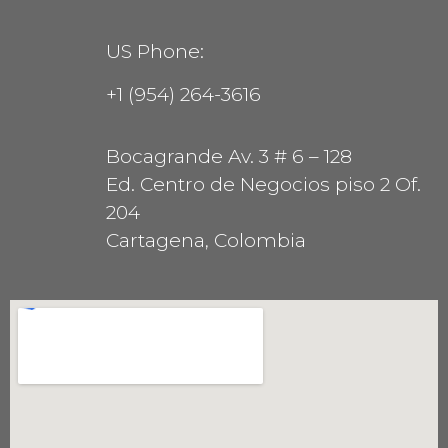
US Phone:
+1 (954) 264-3616
Bocagrande Av. 3 # 6 – 128
Ed. Centro de Negocios piso 2 Of.
204
Cartagena, Colombia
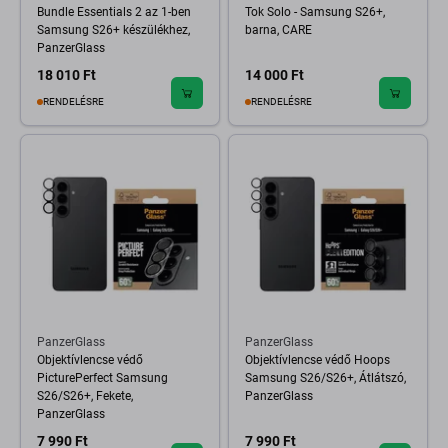
Bundle Essentials 2 az 1-ben
Tok Solo - Samsung S26+,
Samsung S26+ készülékhez,
barna, CARE
PanzerGlass
18 010 Ft
14 000 Ft
RENDELÉSRE
RENDELÉSRE
PanzerGlass
PanzerGlass
Objektívlencse védő
Objektívlencse védő Hoops
PicturePerfect Samsung
Samsung S26/S26+, Átlátszó,
S26/S26+, Fekete,
PanzerGlass
PanzerGlass
7 990 Ft
7 990 Ft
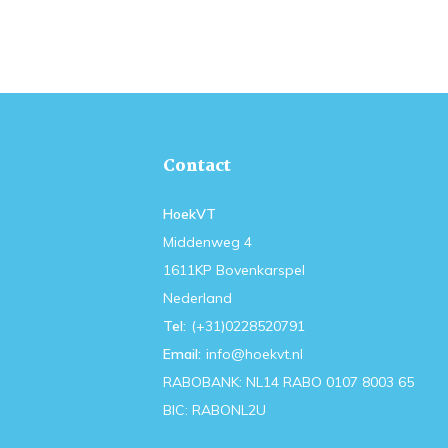
Contact
HoekVT
Middenweg 4
1611KP Bovenkarspel
Nederland
Tel:
(+31)0228520791
Email:
info@hoekvt.nl
RABOBANK: NL14 RABO 0107 8003 65
BIC: RABONL2U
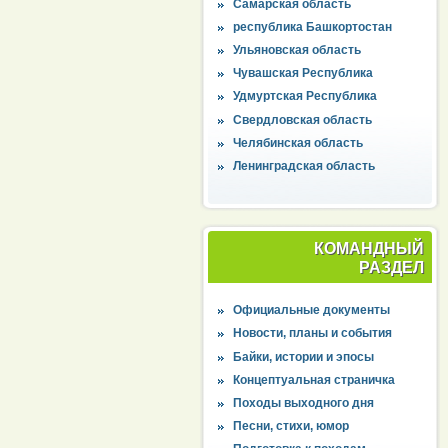
Самарская область
республика Башкортостан
Ульяновская область
Чувашская Республика
Удмуртская Республика
Свердловская область
Челябинская область
Ленинградская область
КОМАНДНЫЙ
РАЗДЕЛ
Официальные документы
Новости, планы и события
Байки, истории и эпосы
Концептуальная страничка
Походы выходного дня
Песни, стихи, юмор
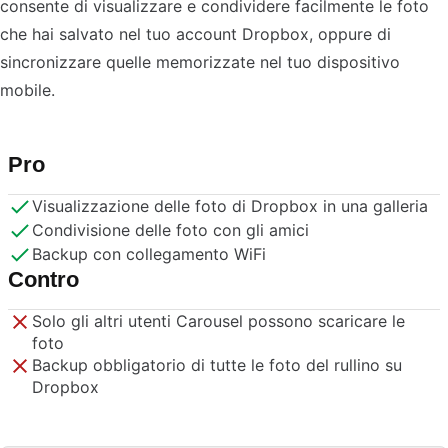
consente di visualizzare e condividere facilmente le foto
che hai salvato nel tuo account Dropbox, oppure di
sincronizzare quelle memorizzate nel tuo dispositivo
mobile.
Pro
Visualizzazione delle foto di Dropbox in una galleria
Condivisione delle foto con gli amici
Backup con collegamento WiFi
Contro
Solo gli altri utenti Carousel possono scaricare le
foto
Backup obbligatorio di tutte le foto del rullino su
Dropbox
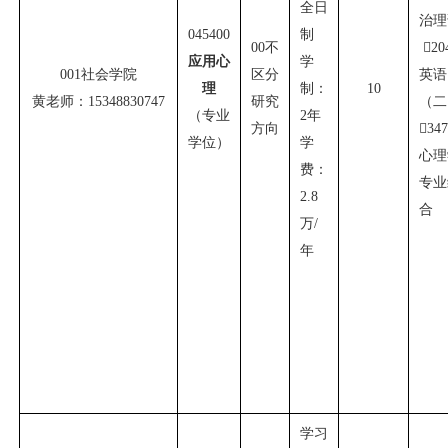
全日
治理
045400
制
00
不

20
应用心
学
001
社会学院
区分
英语
理
制：
10
黄老师：
15348830747
研究
（二
（专业
2
年
方向

34
学位）
学
心理
费：
专业
2.8
合
万
/
年
学习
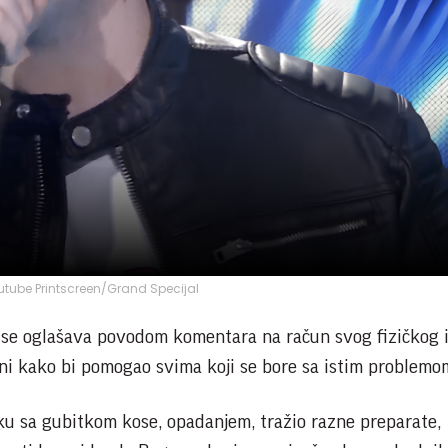
utube Printscreen/Grand Specijal
a se oglašava povodom komentara na račun svog fizičkog 
ini kako bi pomogao svima koji se bore sa istim problemo
tku sa gubitkom kose, opadanjem, tražio razne preparate,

> _WHAT TO WORK ON_: Filter the records down to the lines that contain the string "Samsung", and copy those lines.

> _RESULT BELOW_:
Tok Solo - Samsung S26+,
Samsung S26+ készülékhez,
PicturePerfect Samsung
Samsung S26/S26+, Átlátszó,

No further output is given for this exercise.